In contrast with protein core size, expression level is a dominant determinant of whole-protein evolutionary rate, with highly expressed proteins tending to evolve much more slowly [11], [12], [13]. Some estimates have indicated that protein expression level may explain up to 50% of the variation in protein evolutionary rates within species [14], while basic structural properties (including core size) are proposed to account for only 5 to 10% [9], [10]. Uncovering the mechanisms underlying why highly expressed proteins evolve slowly is therefore a subject of intense investigation.

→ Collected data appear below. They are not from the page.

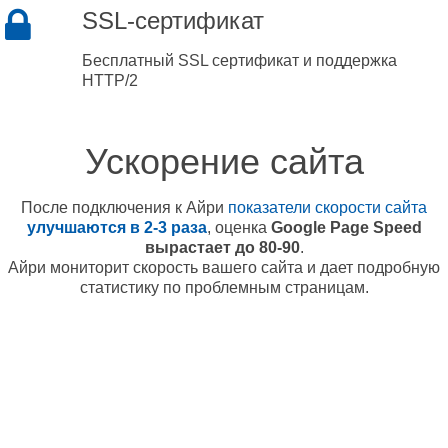
SSL-сертификат
Бесплатный SSL сертификат и поддержка
HTTP/2
Ускорение сайта
После подключения к Айри
показатели скорости сайта
улучшаются в 2-3 раза
, оценка
Google Page Speed
вырастает до 80-90
.
Айри мониторит скорость вашего сайта и дает подробную
статистику по проблемным страницам.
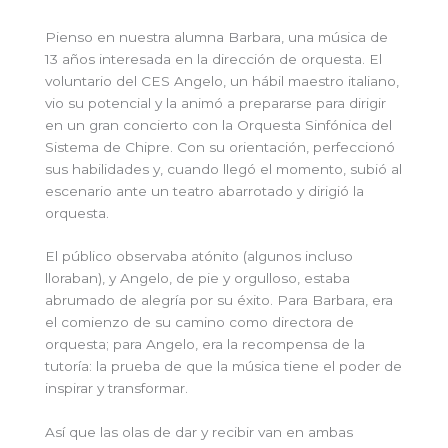
Pienso en nuestra alumna Barbara, una música de
13 años interesada en la dirección de orquesta. El
voluntario del CES Angelo, un hábil maestro italiano,
vio su potencial y la animó a prepararse para dirigir
en un gran concierto con la Orquesta Sinfónica del
Sistema de Chipre. Con su orientación, perfeccionó
sus habilidades y, cuando llegó el momento, subió al
escenario ante un teatro abarrotado y dirigió la
orquesta.
El público observaba atónito (algunos incluso
lloraban), y Angelo, de pie y orgulloso, estaba
abrumado de alegría por su éxito. Para Barbara, era
el comienzo de su camino como directora de
orquesta; para Angelo, era la recompensa de la
tutoría: la prueba de que la música tiene el poder de
inspirar y transformar.
Así que las olas de dar y recibir van en ambas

Possible explanations for reduced evolutionary rates among highly expressed proteins include their higher fitness impact [15], selection for translational efficiency [16], selection against misfolding [17], selection against translational error-induced misfolding [14], and selection against mis-interaction [18]. In spite of the widely acknowledged importance of protein expression in determining sequence evolution at the whole-protein level, the impact of protein expression on residue-level structure-evolution relationships remains relatively unexplored.

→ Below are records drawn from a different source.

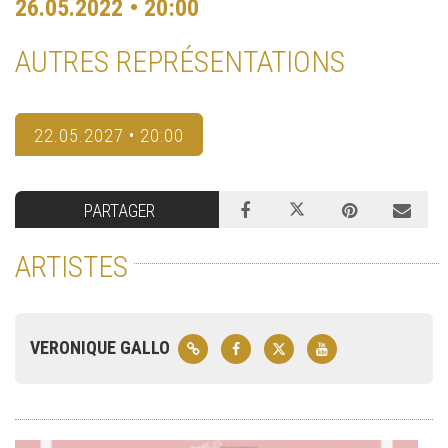
26.05.2022 • 20:00
AUTRES REPRÉSENTATIONS
22.05.2027 • 20:00
PARTAGER
ARTISTES
VERONIQUE GALLO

In this work, we investigate the joint effects of protein core size and expression on the linear relationship between selective constraint and residue burial. We find that, at the residue level, protein core size and expression both have major impacts on protein structure-evolution relationships. However, protein core size and expression influence residue-level structure-evolution relationships in qualitatively different ways. Unlike protein core size, which primarily impacts the evolutionary rate of surface residues but not core residues, increased protein expression level appears to increase selective constraint uniformly throughout the protein, independent of residue solvent accessibility. While protein core size exerts its influence on the residue-level structure-evolution relationship primarily at the level of non-synonymous substitutions, protein expression affects both non-synonymous and synonymous substitution rates. As further support of their mechanistic differences, we go on to demonstrate that protein core size and protein expression act independently to shape the overall selective constraint on amino acid residues.

Materials and Methods

For this work, we employed a dataset of homology-based 3D structural annotations of yeast (Saccharomyces cerevisae) proteins constructed during our previous analysis of residue-level structure-evolution relationships [7]. We assigned yeast proteins to 3D structures in the Protein Data Bank [19] based on sequence homology. Using gapped BLAST [20], we compared each yeast protein to proteins of known 3D structure at the amino acid sequence level, and saved the most significantly aligned structure as a 3D template for the yeast protein if the alignment exhibited strong bidirectional sequence coverage (≥70%). We discarded structures that lacked sufficient atomic detail or that contained large missing regions. This resulted in a dataset of 922 yeast proteins with homology-based 3D structural annotations, based on alignments having average E-value <10−8 and average sequence identity of 50%. In the absence of a gap in the alignment, we assigned physical properties calculated for amino acid residues in these structures to the corresponding aligned yeast protein residues. Specifically, we calculated the solvent accessible surface area of amino acid residues using MSMS [21] with hydrogen atoms excluded. We normalized raw surface area measurements to the 99th percentile within each residue type to produce Relative Solvent Accessibility (RSA), setting outliers to 100% RSA.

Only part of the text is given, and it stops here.